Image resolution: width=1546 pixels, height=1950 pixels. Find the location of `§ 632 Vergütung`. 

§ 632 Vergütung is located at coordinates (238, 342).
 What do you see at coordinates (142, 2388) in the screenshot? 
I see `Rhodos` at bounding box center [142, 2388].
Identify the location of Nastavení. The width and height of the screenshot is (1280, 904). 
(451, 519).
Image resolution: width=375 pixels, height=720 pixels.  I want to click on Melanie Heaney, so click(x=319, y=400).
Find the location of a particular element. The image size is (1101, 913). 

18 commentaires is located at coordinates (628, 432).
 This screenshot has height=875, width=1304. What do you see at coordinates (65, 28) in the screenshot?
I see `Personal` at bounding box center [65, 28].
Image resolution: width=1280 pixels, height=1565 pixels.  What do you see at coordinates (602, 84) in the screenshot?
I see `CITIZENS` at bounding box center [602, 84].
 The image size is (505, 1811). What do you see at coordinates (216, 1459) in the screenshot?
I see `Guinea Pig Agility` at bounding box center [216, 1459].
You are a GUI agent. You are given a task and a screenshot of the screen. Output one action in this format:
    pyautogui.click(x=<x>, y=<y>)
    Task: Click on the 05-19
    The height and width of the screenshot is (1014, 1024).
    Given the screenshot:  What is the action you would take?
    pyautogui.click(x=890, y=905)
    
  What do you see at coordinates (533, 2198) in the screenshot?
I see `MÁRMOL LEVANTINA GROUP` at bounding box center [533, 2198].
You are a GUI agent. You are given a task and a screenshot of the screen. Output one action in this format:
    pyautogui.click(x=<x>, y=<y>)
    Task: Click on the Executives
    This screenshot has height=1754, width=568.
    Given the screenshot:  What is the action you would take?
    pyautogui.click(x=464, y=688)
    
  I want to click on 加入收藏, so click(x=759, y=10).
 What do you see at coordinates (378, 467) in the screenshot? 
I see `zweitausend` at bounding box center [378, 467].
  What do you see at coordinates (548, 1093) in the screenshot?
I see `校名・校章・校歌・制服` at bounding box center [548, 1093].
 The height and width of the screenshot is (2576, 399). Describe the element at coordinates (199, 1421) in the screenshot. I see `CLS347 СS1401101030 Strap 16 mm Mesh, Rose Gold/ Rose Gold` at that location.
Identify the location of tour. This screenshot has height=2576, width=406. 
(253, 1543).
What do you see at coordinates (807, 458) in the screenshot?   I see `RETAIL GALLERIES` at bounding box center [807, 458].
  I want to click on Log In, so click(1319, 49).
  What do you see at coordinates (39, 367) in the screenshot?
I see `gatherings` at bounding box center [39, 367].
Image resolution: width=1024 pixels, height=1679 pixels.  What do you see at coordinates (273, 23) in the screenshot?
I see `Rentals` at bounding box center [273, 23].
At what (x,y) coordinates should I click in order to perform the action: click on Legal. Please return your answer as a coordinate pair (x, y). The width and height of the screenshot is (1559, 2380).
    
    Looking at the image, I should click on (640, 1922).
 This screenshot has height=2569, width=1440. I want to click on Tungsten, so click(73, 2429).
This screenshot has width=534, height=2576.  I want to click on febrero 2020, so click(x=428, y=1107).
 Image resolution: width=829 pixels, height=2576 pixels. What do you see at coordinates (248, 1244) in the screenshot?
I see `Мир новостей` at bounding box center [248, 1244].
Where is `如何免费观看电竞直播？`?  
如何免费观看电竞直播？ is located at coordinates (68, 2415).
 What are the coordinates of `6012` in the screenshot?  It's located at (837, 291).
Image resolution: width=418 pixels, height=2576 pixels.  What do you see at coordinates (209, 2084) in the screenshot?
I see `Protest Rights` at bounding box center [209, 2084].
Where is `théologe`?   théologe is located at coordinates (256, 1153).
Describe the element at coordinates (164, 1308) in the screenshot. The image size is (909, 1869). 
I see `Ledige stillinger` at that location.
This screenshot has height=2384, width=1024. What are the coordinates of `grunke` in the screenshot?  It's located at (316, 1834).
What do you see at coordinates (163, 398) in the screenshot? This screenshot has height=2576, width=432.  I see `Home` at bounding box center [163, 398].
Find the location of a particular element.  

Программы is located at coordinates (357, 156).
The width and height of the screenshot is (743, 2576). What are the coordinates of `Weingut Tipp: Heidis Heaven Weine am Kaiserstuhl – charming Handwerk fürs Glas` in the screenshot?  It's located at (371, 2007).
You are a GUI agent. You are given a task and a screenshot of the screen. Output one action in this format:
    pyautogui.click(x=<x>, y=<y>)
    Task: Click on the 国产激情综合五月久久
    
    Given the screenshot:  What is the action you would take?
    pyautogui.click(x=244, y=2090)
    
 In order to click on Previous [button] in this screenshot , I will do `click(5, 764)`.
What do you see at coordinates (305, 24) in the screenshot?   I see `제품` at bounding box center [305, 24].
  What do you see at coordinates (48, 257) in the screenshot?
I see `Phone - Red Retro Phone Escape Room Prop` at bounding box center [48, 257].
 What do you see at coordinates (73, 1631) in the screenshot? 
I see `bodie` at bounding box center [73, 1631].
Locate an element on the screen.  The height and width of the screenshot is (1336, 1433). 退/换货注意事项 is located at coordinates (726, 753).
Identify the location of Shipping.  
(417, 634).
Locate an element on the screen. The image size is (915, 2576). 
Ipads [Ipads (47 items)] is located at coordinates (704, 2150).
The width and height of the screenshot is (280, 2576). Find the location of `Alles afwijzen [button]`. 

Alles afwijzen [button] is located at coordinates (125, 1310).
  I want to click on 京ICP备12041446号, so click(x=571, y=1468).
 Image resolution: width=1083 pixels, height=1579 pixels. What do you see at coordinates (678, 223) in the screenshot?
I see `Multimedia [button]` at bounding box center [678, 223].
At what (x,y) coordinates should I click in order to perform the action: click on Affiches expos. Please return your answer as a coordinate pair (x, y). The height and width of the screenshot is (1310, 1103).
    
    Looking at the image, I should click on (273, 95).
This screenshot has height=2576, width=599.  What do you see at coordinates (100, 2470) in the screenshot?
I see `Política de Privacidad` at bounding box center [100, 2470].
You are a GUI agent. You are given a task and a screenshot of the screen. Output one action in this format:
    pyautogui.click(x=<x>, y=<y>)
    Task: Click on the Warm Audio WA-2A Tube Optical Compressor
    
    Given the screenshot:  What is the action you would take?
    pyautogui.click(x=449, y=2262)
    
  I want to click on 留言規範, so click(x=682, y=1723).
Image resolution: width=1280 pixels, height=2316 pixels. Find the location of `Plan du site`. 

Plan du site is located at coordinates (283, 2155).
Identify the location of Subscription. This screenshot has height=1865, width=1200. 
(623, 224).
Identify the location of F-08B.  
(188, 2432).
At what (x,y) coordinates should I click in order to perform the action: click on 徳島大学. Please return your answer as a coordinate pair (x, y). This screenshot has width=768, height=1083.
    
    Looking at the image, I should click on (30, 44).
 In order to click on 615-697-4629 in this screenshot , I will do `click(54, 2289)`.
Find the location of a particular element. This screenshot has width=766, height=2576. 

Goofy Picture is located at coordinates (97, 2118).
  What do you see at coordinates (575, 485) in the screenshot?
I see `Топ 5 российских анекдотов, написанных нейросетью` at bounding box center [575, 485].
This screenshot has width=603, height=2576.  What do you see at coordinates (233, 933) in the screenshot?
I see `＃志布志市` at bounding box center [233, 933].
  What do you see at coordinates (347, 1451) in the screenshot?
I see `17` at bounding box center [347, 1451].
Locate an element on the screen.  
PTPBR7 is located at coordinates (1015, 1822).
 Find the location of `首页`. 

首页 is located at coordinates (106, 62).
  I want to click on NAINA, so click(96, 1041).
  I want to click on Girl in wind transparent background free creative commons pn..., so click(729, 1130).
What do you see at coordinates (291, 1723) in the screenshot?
....
## PROBLEM DETAILS
All of the material, restated exactly, is the expected result.

## WRITTEN ANSWER
Image resolution: width=1546 pixels, height=1950 pixels. Find the location of `§ 632 Vergütung`. 

§ 632 Vergütung is located at coordinates (238, 342).
 What do you see at coordinates (142, 2388) in the screenshot? 
I see `Rhodos` at bounding box center [142, 2388].
Identify the location of Nastavení. The width and height of the screenshot is (1280, 904). 
(451, 519).
Image resolution: width=375 pixels, height=720 pixels.  I want to click on Melanie Heaney, so click(x=319, y=400).
Find the location of a particular element. The image size is (1101, 913). 

18 commentaires is located at coordinates (628, 432).
 This screenshot has height=875, width=1304. What do you see at coordinates (65, 28) in the screenshot?
I see `Personal` at bounding box center [65, 28].
Image resolution: width=1280 pixels, height=1565 pixels.  What do you see at coordinates (602, 84) in the screenshot?
I see `CITIZENS` at bounding box center [602, 84].
 The image size is (505, 1811). What do you see at coordinates (216, 1459) in the screenshot?
I see `Guinea Pig Agility` at bounding box center [216, 1459].
You are a GUI agent. You are given a task and a screenshot of the screen. Output one action in this format:
    pyautogui.click(x=<x>, y=<y>)
    Task: Click on the 05-19
    The height and width of the screenshot is (1014, 1024).
    Given the screenshot:  What is the action you would take?
    pyautogui.click(x=890, y=905)
    
  What do you see at coordinates (533, 2198) in the screenshot?
I see `MÁRMOL LEVANTINA GROUP` at bounding box center [533, 2198].
You are a GUI agent. You are given a task and a screenshot of the screen. Output one action in this format:
    pyautogui.click(x=<x>, y=<y>)
    Task: Click on the Executives
    This screenshot has height=1754, width=568.
    Given the screenshot:  What is the action you would take?
    pyautogui.click(x=464, y=688)
    
  I want to click on 加入收藏, so click(x=759, y=10).
 What do you see at coordinates (378, 467) in the screenshot? 
I see `zweitausend` at bounding box center [378, 467].
  What do you see at coordinates (548, 1093) in the screenshot?
I see `校名・校章・校歌・制服` at bounding box center [548, 1093].
 The height and width of the screenshot is (2576, 399). Describe the element at coordinates (199, 1421) in the screenshot. I see `CLS347 СS1401101030 Strap 16 mm Mesh, Rose Gold/ Rose Gold` at that location.
Identify the location of tour. This screenshot has height=2576, width=406. 
(253, 1543).
What do you see at coordinates (807, 458) in the screenshot?   I see `RETAIL GALLERIES` at bounding box center [807, 458].
  I want to click on Log In, so click(1319, 49).
  What do you see at coordinates (39, 367) in the screenshot?
I see `gatherings` at bounding box center [39, 367].
Image resolution: width=1024 pixels, height=1679 pixels.  What do you see at coordinates (273, 23) in the screenshot?
I see `Rentals` at bounding box center [273, 23].
At what (x,y) coordinates should I click in order to perform the action: click on Legal. Please return your answer as a coordinate pair (x, y). The width and height of the screenshot is (1559, 2380).
    
    Looking at the image, I should click on (640, 1922).
 This screenshot has height=2569, width=1440. I want to click on Tungsten, so click(73, 2429).
This screenshot has width=534, height=2576.  I want to click on febrero 2020, so click(x=428, y=1107).
 Image resolution: width=829 pixels, height=2576 pixels. What do you see at coordinates (248, 1244) in the screenshot?
I see `Мир новостей` at bounding box center [248, 1244].
Where is `如何免费观看电竞直播？`?  
如何免费观看电竞直播？ is located at coordinates (68, 2415).
 What are the coordinates of `6012` in the screenshot?  It's located at (837, 291).
Image resolution: width=418 pixels, height=2576 pixels.  What do you see at coordinates (209, 2084) in the screenshot?
I see `Protest Rights` at bounding box center [209, 2084].
Where is `théologe`?   théologe is located at coordinates (256, 1153).
Describe the element at coordinates (164, 1308) in the screenshot. The image size is (909, 1869). 
I see `Ledige stillinger` at that location.
This screenshot has height=2384, width=1024. What are the coordinates of `grunke` in the screenshot?  It's located at (316, 1834).
What do you see at coordinates (163, 398) in the screenshot? This screenshot has height=2576, width=432.  I see `Home` at bounding box center [163, 398].
Find the location of a particular element.  

Программы is located at coordinates (357, 156).
The width and height of the screenshot is (743, 2576). What are the coordinates of `Weingut Tipp: Heidis Heaven Weine am Kaiserstuhl – charming Handwerk fürs Glas` in the screenshot?  It's located at (371, 2007).
You are a GUI agent. You are given a task and a screenshot of the screen. Output one action in this format:
    pyautogui.click(x=<x>, y=<y>)
    Task: Click on the 国产激情综合五月久久
    
    Given the screenshot:  What is the action you would take?
    pyautogui.click(x=244, y=2090)
    
 In order to click on Previous [button] in this screenshot , I will do `click(5, 764)`.
What do you see at coordinates (305, 24) in the screenshot?   I see `제품` at bounding box center [305, 24].
  What do you see at coordinates (48, 257) in the screenshot?
I see `Phone - Red Retro Phone Escape Room Prop` at bounding box center [48, 257].
 What do you see at coordinates (73, 1631) in the screenshot? 
I see `bodie` at bounding box center [73, 1631].
Locate an element on the screen.  The height and width of the screenshot is (1336, 1433). 退/换货注意事项 is located at coordinates (726, 753).
Identify the location of Shipping.  
(417, 634).
Locate an element on the screen. The image size is (915, 2576). 
Ipads [Ipads (47 items)] is located at coordinates (704, 2150).
The width and height of the screenshot is (280, 2576). Find the location of `Alles afwijzen [button]`. 

Alles afwijzen [button] is located at coordinates (125, 1310).
  I want to click on 京ICP备12041446号, so click(x=571, y=1468).
 Image resolution: width=1083 pixels, height=1579 pixels. What do you see at coordinates (678, 223) in the screenshot?
I see `Multimedia [button]` at bounding box center [678, 223].
At what (x,y) coordinates should I click in order to perform the action: click on Affiches expos. Please return your answer as a coordinate pair (x, y). The height and width of the screenshot is (1310, 1103).
    
    Looking at the image, I should click on (273, 95).
This screenshot has height=2576, width=599.  What do you see at coordinates (100, 2470) in the screenshot?
I see `Política de Privacidad` at bounding box center [100, 2470].
You are a GUI agent. You are given a task and a screenshot of the screen. Output one action in this format:
    pyautogui.click(x=<x>, y=<y>)
    Task: Click on the Warm Audio WA-2A Tube Optical Compressor
    
    Given the screenshot:  What is the action you would take?
    pyautogui.click(x=449, y=2262)
    
  I want to click on 留言規範, so click(x=682, y=1723).
Image resolution: width=1280 pixels, height=2316 pixels. Find the location of `Plan du site`. 

Plan du site is located at coordinates (283, 2155).
Identify the location of Subscription. This screenshot has height=1865, width=1200. 
(623, 224).
Identify the location of F-08B.  
(188, 2432).
At what (x,y) coordinates should I click in order to perform the action: click on 徳島大学. Please return your answer as a coordinate pair (x, y). This screenshot has width=768, height=1083.
    
    Looking at the image, I should click on (30, 44).
 In order to click on 615-697-4629 in this screenshot , I will do `click(54, 2289)`.
Find the location of a particular element. This screenshot has width=766, height=2576. 

Goofy Picture is located at coordinates (97, 2118).
  What do you see at coordinates (575, 485) in the screenshot?
I see `Топ 5 российских анекдотов, написанных нейросетью` at bounding box center [575, 485].
This screenshot has width=603, height=2576.  What do you see at coordinates (233, 933) in the screenshot?
I see `＃志布志市` at bounding box center [233, 933].
  What do you see at coordinates (347, 1451) in the screenshot?
I see `17` at bounding box center [347, 1451].
Locate an element on the screen.  
PTPBR7 is located at coordinates (1015, 1822).
 Find the location of `首页`. 

首页 is located at coordinates (106, 62).
  I want to click on NAINA, so click(96, 1041).
  I want to click on Girl in wind transparent background free creative commons pn..., so click(729, 1130).
What do you see at coordinates (291, 1723) in the screenshot?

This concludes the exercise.